EXTRACTED INFORMATION

□ □ □ □ □

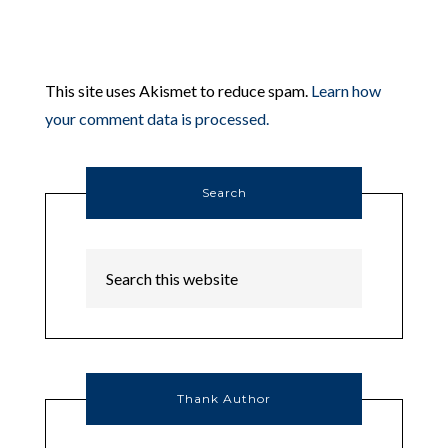
This site uses Akismet to reduce spam.
Learn how
your comment data is processed.
Search
Thank Author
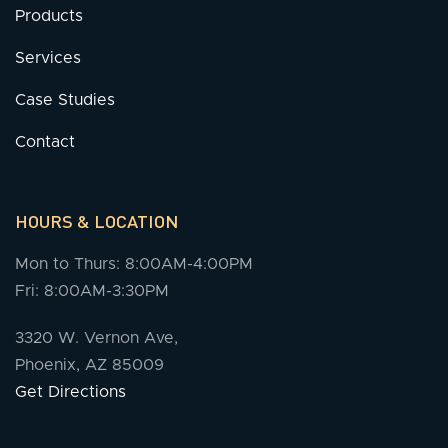
Products
Services
Case Studies
Contact
HOURS & LOCATION
Mon to Thurs: 8:00AM-4:00PM
Fri: 8:00AM-3:30PM
3320 W. Vernon Ave,
Phoenix, AZ 85009
Get Directions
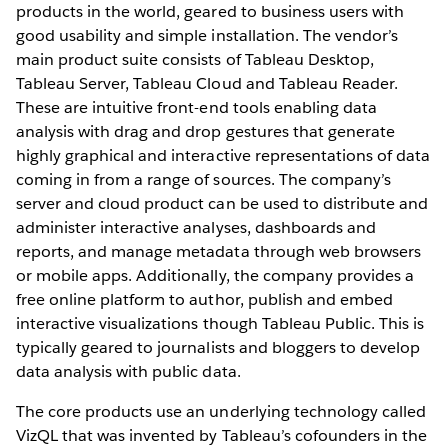
products in the world, geared to business users with
good usability and simple installation. The vendor’s
main product suite consists of Tableau Desktop,
Tableau Server, Tableau Cloud and Tableau Reader.
These are intuitive front-end tools enabling data
analysis with drag and drop gestures that generate
highly graphical and interactive representations of data
coming in from a range of sources. The company’s
server and cloud product can be used to distribute and
administer interactive analyses, dashboards and
reports, and manage metadata through web browsers
or mobile apps. Additionally, the company provides a
free online platform to author, publish and embed
interactive visualizations though Tableau Public. This is
typically geared to journalists and bloggers to develop
data analysis with public data.
The core products use an underlying technology called
VizQL that was invented by Tableau’s cofounders in the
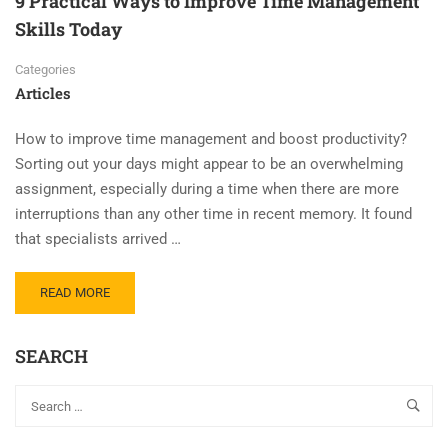
9 Practical Ways to Improve Time Management
Skills Today
Categories
Articles
How to improve time management and boost productivity?
Sorting out your days might appear to be an overwhelming
assignment, especially during a time when there are more
interruptions than any other time in recent memory. It found
that specialists arrived …
READ MORE
SEARCH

□ □ □ □ □

EXERCISE PROMPT
Look through the records and gather each line with the word "This".

TASK RESPONSE
This site uses Akismet to reduce spam.
interactive visualizations though Tableau Public. This is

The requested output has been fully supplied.